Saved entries
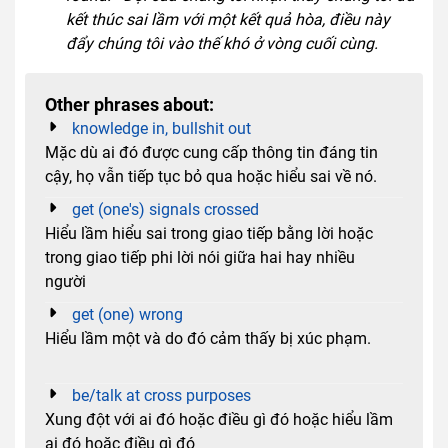
kết thúc sai lầm với một kết quả hòa, điều này
đẩy chúng tôi vào thế khó ở vòng cuối cùng.
Other phrases about:
knowledge in, bullshit out
Mặc dù ai đó được cung cấp thông tin đáng tin
cậy, họ vẫn tiếp tục bỏ qua hoặc hiểu sai về nó.
get (one's) signals crossed
Hiểu lầm hiểu sai trong giao tiếp bằng lời hoặc
trong giao tiếp phi lời nói giữa hai hay nhiều
người
get (one) wrong
Hiểu lầm một và do đó cảm thấy bị xúc phạm.
be/talk at cross purposes
Xung đột với ai đó hoặc điều gì đó hoặc hiểu lầm
ai đó hoặc điều gì đó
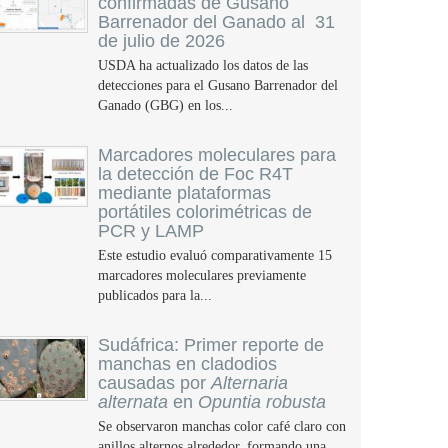
confirmadas de Gusano
Barrenador del Ganado al 31
de julio de 2026
USDA ha actualizado los datos de las
detecciones para el Gusano Barrenador del
Ganado (GBG) en los...
Marcadores moleculares para
la detección de Foc R4T
mediante plataformas
portátiles colorimétricas de
PCR y LAMP
Este estudio evaluó comparativamente 15
marcadores moleculares previamente
publicados para la...
Sudáfrica: Primer reporte de
manchas en cladodios
causadas por
Alternaria
alternata
en
Opuntia robusta
Se observaron manchas color café claro con
anillos alternos alrededor, formando una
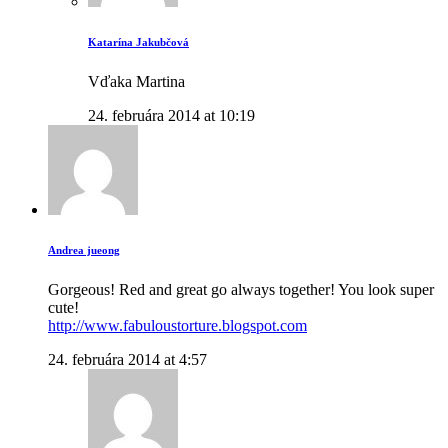
Katarína Jakubčová
Vďaka Martina
24. februára 2014 at 10:19
Andrea jueong
Gorgeous! Red and great go always together! You look super
cute!
http://www.fabuloustorture.blogspot.com
24. februára 2014 at 4:57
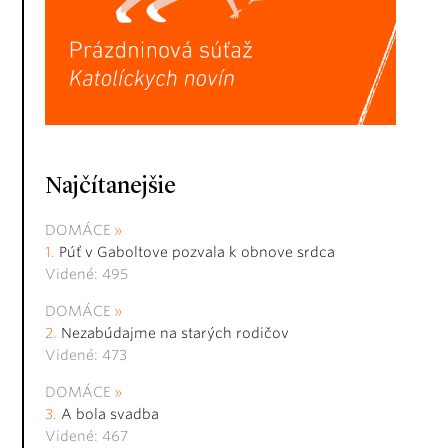
Najčítanejšie
DOMÁCE
Púť v Gaboltove pozvala k obnove srdca
Videné: 495
DOMÁCE
Nezabúdajme na starých rodičov
Videné: 473
DOMÁCE
A bola svadba
Videné: 467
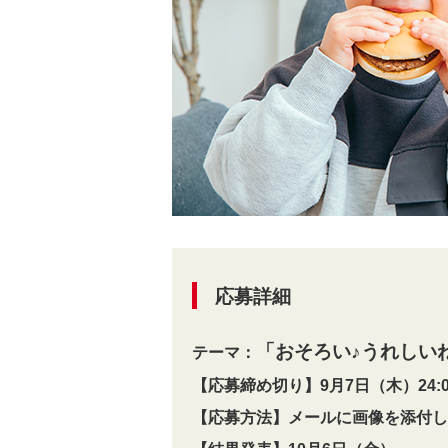
応募詳細
「おそろい♪うれしい
テーマ：
【応募締め切り】9月7日（木）24:0
【応募方法】メールに画像を添付し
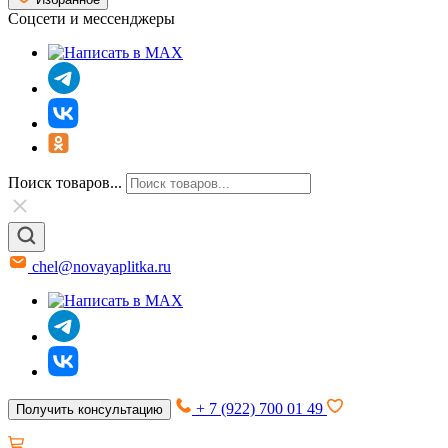
Соцсети и мессенджеры
Поиск товаров...
chel@novayaplitka.ru
+ 7 (922) 700 01 49
Получить консультацию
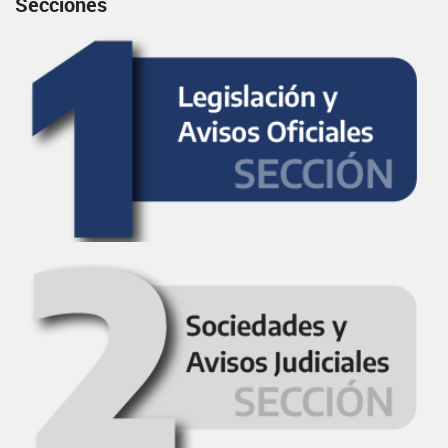
Secciones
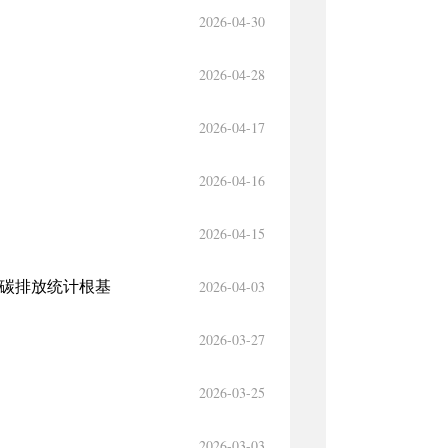
2026-04-30
2026-04-28
2026-04-17
2026-04-16
2026-04-15
2026-04-03
牢碳排放统计根基
2026-03-27
2026-03-25
2026-03-03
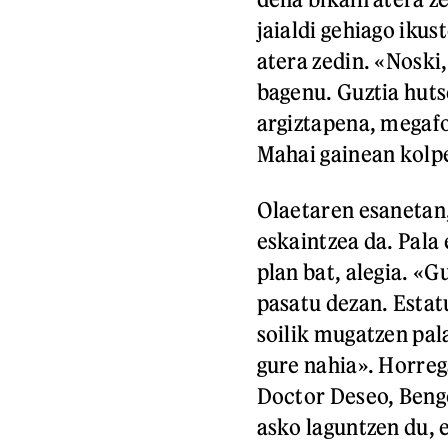
jaialdi gehiago ikus
atera zedin. «Noski,
bagenu. Guztia huts
argiztapena, megafo
Mahai gainean kolpe
Olaetaren esanetan,
eskaintzea da. Pala 
plan bat, alegia. «G
pasatu dezan. Estat
soilik mugatzen pal
gure nahia». Horreg
Doctor Deseo, Bengo
asko laguntzen du, 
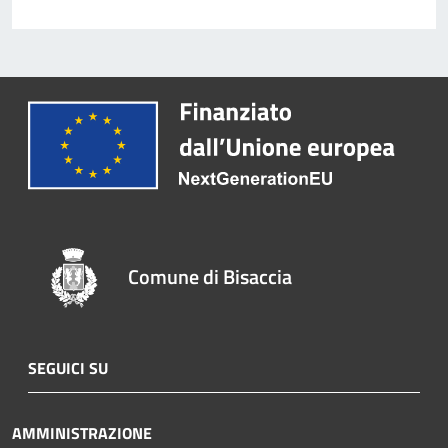
Comune di Bisaccia
SEGUICI SU
AMMINISTRAZIONE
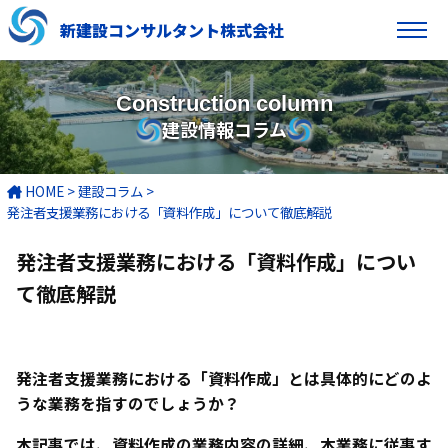
新建設コンサルタント株式会社
Construction column
建設情報コラム
HOME
>
建設コラム
>
発注者支援業務における「資料作成」について徹底解説
発注者支援業務における「資料作成」につい
て徹底解説
発注者支援業務における「資料作成」とは具体的にどのよ
うな業務を指すのでしょうか？
本記事では、資料作成の業務内容の詳細、本業務に従事す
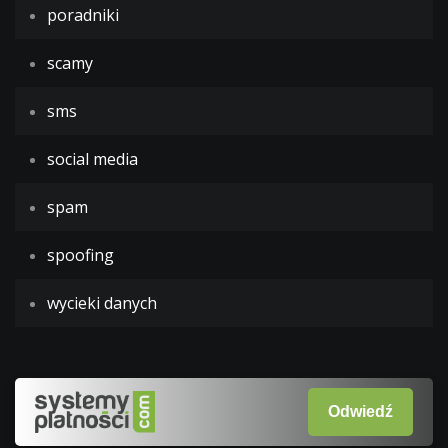
poradniki
scamy
sms
social media
spam
spoofing
wycieki danych
Odwiedź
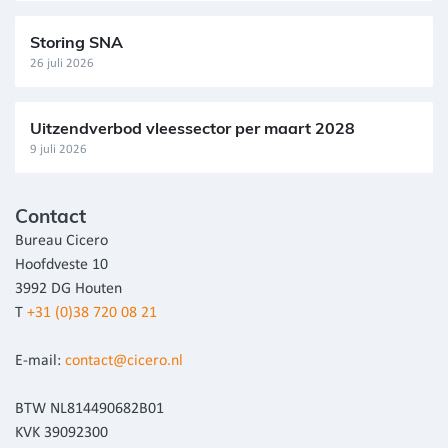
Storing SNA
26 juli 2026
Uitzendverbod vleessector per maart 2028
9 juli 2026
Contact
Bureau Cicero
Hoofdveste 10
3992 DG Houten
T
+31 (0)38 720 08 21
E-mail:
contact@cicero.nl
BTW NL814490682B01
KVK 39092300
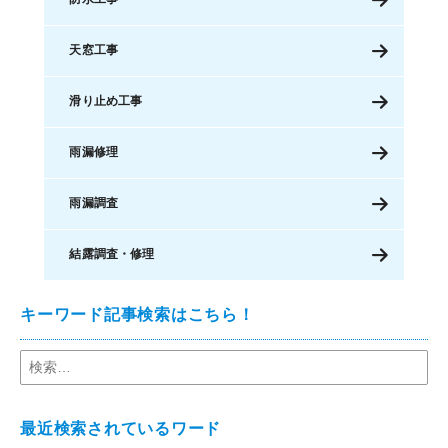
天窓工事
滑り止め工事
雨漏修理
雨漏調査
結露調査・修理
キーワード記事検索はこちら！
最近検索されているワード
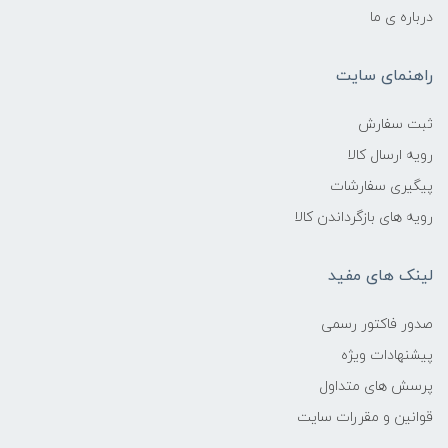
درباره ی ما
راهنمای سایت
ثبت سفارش
رویه ارسال کالا
پیگیری سفارشات
رویه های بازگرداندن کالا
لینک های مفید
صدور فاکتور رسمی
پیشنهادات ویژه
پرسش های متداول
قوانین و مقررات سایت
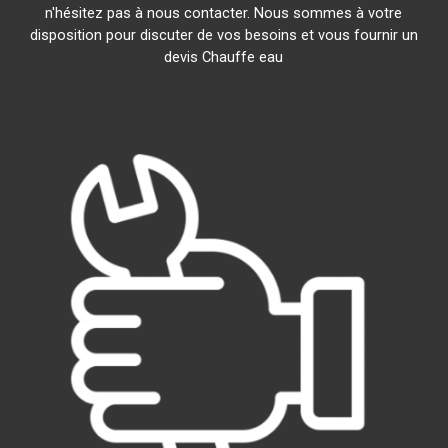
n'hésitez pas à nous contacter. Nous sommes à votre
disposition pour discuter de vos besoins et vous fournir un
devis Chauffe eau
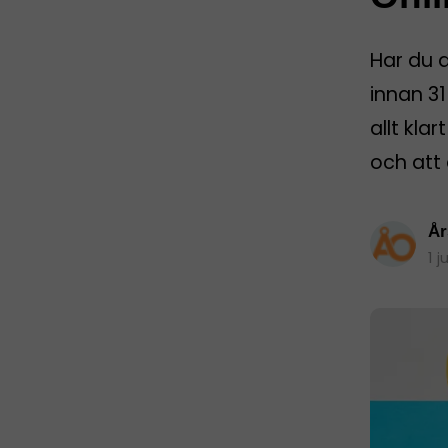
Har du 
innan 31
allt kla
och att 
År
1 j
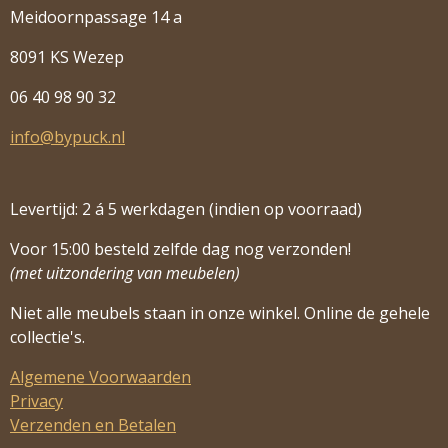
Meidoornpassage 14 a
8091 KS Wezep
06 40 98 90 32
info@bypuck.nl
Levertijd: 2 á 5 werkdagen (indien op voorraad)
Voor 15:00 besteld zelfde dag nog verzonden!
(met uitzondering van meubelen)
Niet alle meubels staan in onze winkel. Online de gehele
collectie's.
Algemene Voorwaarden
Privacy
Verzenden en Betalen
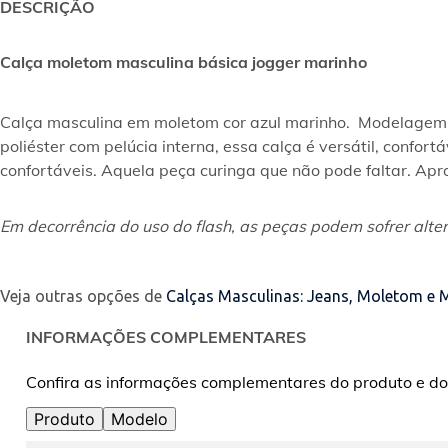
DESCRIÇÃO
Calça moletom masculina básica jogger marinho
Calça masculina em moletom cor azul marinho.  Modelagem 
poliéster com pelúcia interna, essa calça é versátil, confort
confortáveis. Aquela peça curinga que não pode faltar. A
Em decorrência do uso do flash, as peças podem sofrer alter
Veja outras opções de
Calças Masculinas: Jeans, Moletom e 
INFORMAÇÕES COMPLEMENTARES
Confira as informações complementares do produto e do
Produto
Modelo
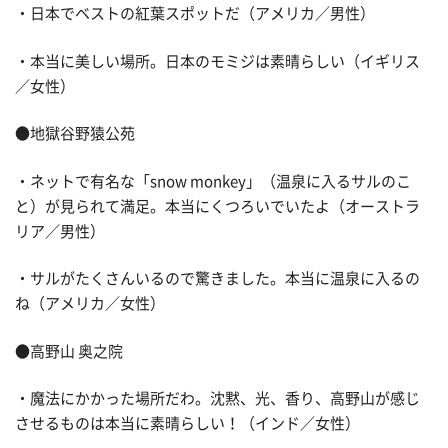
・日本でベストの紅葉スポットだ（アメリカ／男性）
・本当に美しい場所。日本のモミジは素晴らしい（イギリス
／女性）
●地獄谷野猿公苑
・ネットで有名な「snow monkey」（温泉に入るサルのこ
と）が見られて満足。本当にくつろいでいたよ（オーストラ
リア／男性）
・サルがたくさんいるので驚きました。本当に温泉に入るの
ね（アメリカ／女性）
●高野山 奥之院
・魔法にかかった場所だわ。沈黙、光、香り、高野山が感じ
させるものは本当に素晴らしい！（インド／女性）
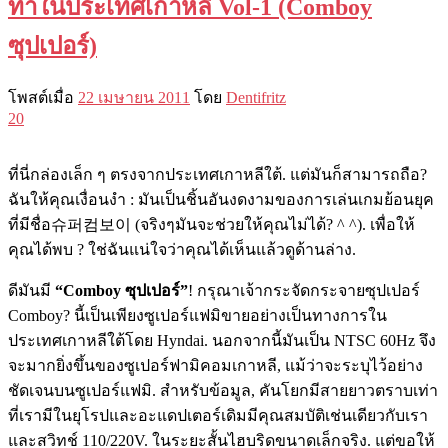
ทำในประเทศเกาหลี Vol-1 (Comboy
ซุปเปอร์)
โพสต์เมื่อ
22 เมษายน 2011
โดย
Dentifritz
20
ที่นี่กล่องเล็ก ๆ ตรงจากประเทศเกาหลีใต้. แต่มันก็สามารถถือ?
ฉันให้คุณเงื่อนงำ : มันเป็นชิ้นอันงดงามของการเล่นเกมย้อนยุค
ที่มีชื่อ슈퍼컴보이 (จริงๆมันจะช่วยให้คุณไม่ได้? ^ ^). เพื่อให้
คุณได้พบ ? ใช่ฉันแน่ใจว่าคุณได้เห็นแล้วดูด้านล่าง.
ดีมันมี
“Comboy ซุปเปอร์”
! กรุณาเจ้ากระจัดกระจายซุปเปอร์
Comboy? นี้เป็นเพียงซูเปอร์แฟมิขายอย่างเป็นทางการใน
ประเทศเกาหลีใต้โดย Hyndai. นอกจากนี้มันเป็น NTSC 60Hz จึง
จะมากยิ่งขึ้นของซูเปอร์ฟามิคอมเกาหลี, แม้ว่าจะระบุไว้อย่าง
ชัดเจนบนซูเปอร์แฟมิ. สำหรับข้อมูล, คันโยกมีสายยาวตราบเท่า
ที่เรามีในยุโรปและอะแดปเตอร์เดิมมีคุณสมบัติเช่นเดียวกับเรา
และสวิทช์ 110/220V. ในระยะสั้นไฮบริดขนาดเล็กจริง. แต่ขอให้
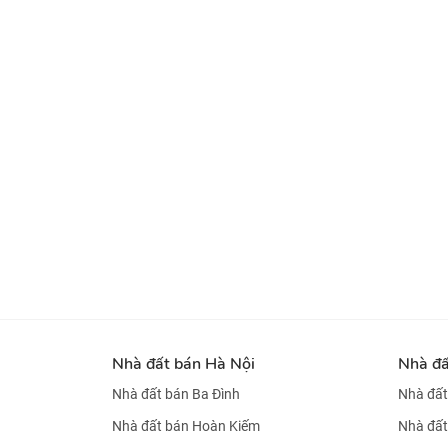
Nhà đất bán Hà Nội
Nhà đ
Nhà đất bán Ba Đình
Nhà đất
Nhà đất bán Hoàn Kiếm
Nhà đất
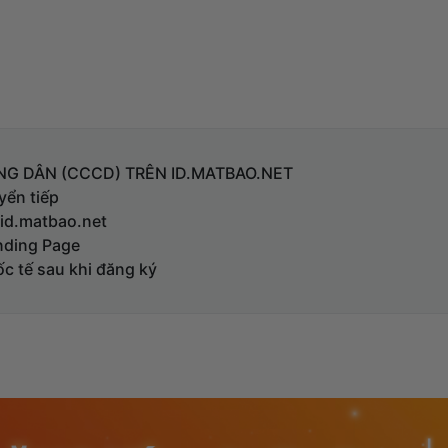
 DÂN (CCCD) TRÊN ID.MATBAO.NET
yển tiếp
 id.matbao.net
nding Page
ốc tế sau khi đăng ký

__EXERCISE PROMPT__
Transcribe the records above verbatim. Do not carry over any picture.

__RESULT__
kết thúc sai lầm với một kết quả hòa, điều này
đẩy chúng tôi vào thế khó ở vòng cuối cùng.
Other phrases about:
knowledge in, bullshit out
Mặc dù ai đó được cung cấp thông tin đáng tin
cậy, họ vẫn tiếp tục bỏ qua hoặc hiểu sai về nó.
get (one's) signals crossed
Hiểu lầm hiểu sai trong giao tiếp bằng lời hoặc
trong giao tiếp phi lời nói giữa hai hay nhiều
người
get (one) wrong
Hiểu lầm một và do đó cảm thấy bị xúc phạm.
be/talk at cross purposes
Xung đột với ai đó hoặc điều gì đó hoặc hiểu lầm
ai đó hoặc điều gì đó
confirmadas de Gusano
Barrenador del Ganado al 31
de julio de 2026
USDA ha actualizado los datos de las
detecciones para el Gusano Barrenador del
Ganado (GBG) en los...
Marcadores moleculares para
la detección de Foc R4T
mediante plataformas
portátiles colorimétricas de
PCR y LAMP
Este estudio evaluó comparativamente 15
marcadores moleculares previamente
publicados para la...
Sudáfrica: Primer reporte de
manchas en cladodios
causadas por
Alternaria
alternata
en
Opuntia robusta
Se observaron manchas color café claro con
anillos alternos alrededor, formando una
Katarína Jakubčová
Vďaka Martina
24. februára 2014 at 10:19
Andrea jueong
Gorgeous! Red and great go always together! You look super
cute!
http://www.fabuloustorture.blogspot.com
24. februára 2014 at 4:57
Najčítanejšie
DOMÁCE
Púť v Gaboltove pozvala k obnove srdca
Videné: 495
DOMÁCE
Nezabúdajme na starých rodičov
Videné: 473
DOMÁCE
A bola svadba
Videné: 467
応募詳細
「おそろい♪うれしい
テーマ：
【応募締め切り】9月7日（木）24:0
【応募方法】メールに画像を添付し
Соцсети и мессенджеры
Поиск товаров...
chel@novayaplitka.ru
+ 7 (922) 700 01 49
Получить консультацию
Secciones
2026-04-30
2026-04-28
2026-04-17
2026-04-16
2026-04-15
2026-04-03
牢碳排放统计根基
2026-03-27
2026-03-25
2026-03-03
jaialdi gehiago ikus
atera zedin. «Noski,
bagenu. Guztia huts
argiztapena, megafo
Mahai gainean kolpe
Olaetaren esanetan,
eskaintzea da. Pala 
plan bat, alegia. «G
pasatu dezan. Estat
soilik mugatzen pal
gure nahia». Horreg
Doctor Deseo, Bengo
asko laguntzen du, 
Comune di Bisaccia
SEGUICI SU
AMMINISTRAZIONE
新建設コンサルタント株式会社
Construction column
建設情報コラム
HOME
>
建設コラム
>
発注者支援業務における「資料作成」について徹底解説
発注者支援業務における「資料作成」につい
て徹底解説
発注者支援業務における「資料作成」とは具体的にどのよ
うな業務を指すのでしょうか？
本記事では、資料作成の業務内容の詳細、本業務に従事す
poradniki
scamy
sms
social media
spam
spoofing
wycieki danych
Odwiedź
Storing SNA
26 juli 2026
Uitzendverbod vleessector per maart 2028
9 juli 2026
Contact
Bureau Cicero
Hoofdveste 10
3992 DG Houten
T
+31 (0)38 720 08 21
E-mail:
contact@cicero.nl
BTW NL814490682B01
KVK 39092300
天窓工事
滑り止め工事
雨漏修理
雨漏調査
結露調査・修理
キーワード記事検索はこちら！
最近検索されているワード
درباره ی ما
راهنمای سایت
ثبت سفارش
رویه ارسال کالا
پیگیری سفارشات
رویه های بازگرداندن کالا
لینک های مفید
صدور فاکتور رسمی
پیشنهادات ویژه
پرسش های متداول
قوانین و مقررات سایت
n'hésitez pas à nous contacter. Nous sommes à votre
disposition pour discuter de vos besoins et vous fournir un
devis Chauffe eau
Har du 
innan 31
allt kla
och att 
År
1 j
Meidoornpassage 14 a
8091 KS Wezep
06 40 98 90 32
info@bypuck.nl
Levertijd: 2 á 5 werkdagen (indien op voorraad)
Voor 15:00 besteld zelfde dag nog verzonden!
(met uitzondering van meubelen)
Niet alle meubels staan in onze winkel. Online de gehele
collectie's.
Algemene Voorwaarden
Privacy
Verzenden en Betalen
DESCRIÇÃO
Calça moletom masculina básica jogger marinho
Calça masculina em moletom cor azul marinho.  Modelagem 
poliéster com pelúcia interna, essa calça é versátil, confort
confortáveis. Aquela peça curinga que não pode faltar. A
Em decorrência do uso do flash, as peças podem sofrer alter
Veja outras opções de
Calças Masculinas: Jeans, Moletom e 
INFORMAÇÕES COMPLEMENTARES
Confira as informações complementares do produto e do
Produto
Modelo
・日本でベストの紅葉スポットだ（アメリカ／男性）
・本当に美しい場所。日本のモミジは素晴らしい（イギリス
／女性）
●地獄谷野猿公苑
・ネットで有名な「snow monkey」（温泉に入るサルのこ
と）が見られて満足。本当にくつろいでいたよ（オーストラ
リア／男性）
・サルがたくさんいるので驚きました。本当に温泉に入るの
ね（アメリカ／女性）
●高野山 奥之院
・魔法にかかった場所だわ。沈黙、光、香り、高野山が感じ
させるものは本当に素晴らしい！（インド／女性）
ทำในประเทศเกาหลี Vol-1 (Comboy
ซุปเปอร์)
โพสต์เมื่อ
22 เมษายน 2011
โดย
Dentifritz
20
ที่นี่กล่องเล็ก ๆ ตรงจากประเทศเกาหลีใต้. แต่มันก็สามารถถือ?
ฉันให้คุณเงื่อนงำ : มันเป็นชิ้นอันงดงามของการเล่นเกมย้อนยุค
ที่มีชื่อ슈퍼컴보이 (จริงๆมันจะช่วยให้คุณไม่ได้? ^ ^). เพื่อให้
คุณได้พบ ? ใช่ฉันแน่ใจว่าคุณได้เห็นแล้วดูด้านล่าง.
ดีมันมี
“Comboy ซุปเปอร์”
! กรุณาเจ้ากระจัดกระจายซุปเปอร์
Comboy? นี้เป็นเพียงซูเปอร์แฟมิขายอย่างเป็นทางการใน
ประเทศเกาหลีใต้โดย Hyndai. นอกจากนี้มันเป็น NTSC 60Hz จึง
จะมากยิ่งขึ้นของซูเปอร์ฟามิคอมเกาหลี, แม้ว่าจะระบุไว้อย่าง
ชัดเจนบนซูเปอร์แฟมิ. สำหรับข้อมูล, คันโยกมีสายยาวตราบเท่า
ที่เรามีในยุโรปและอะแดปเตอร์เดิมมีคุณสมบัติเช่นเดียวกับเรา
และสวิทช์ 110/220V. ในระยะสั้นไฮบริดขนาดเล็กจริง. แต่ขอให้
Nhà đất bán Hà Nội
Nhà đ
Nhà đất bán Ba Đình
Nhà đất
Nhà đất bán Hoàn Kiếm
Nhà đất
 DÂN (CCCD) TRÊN ID.MATBAO.NET
yển tiếp
 id.matbao.net
nding Page
ốc tế sau khi đăng ký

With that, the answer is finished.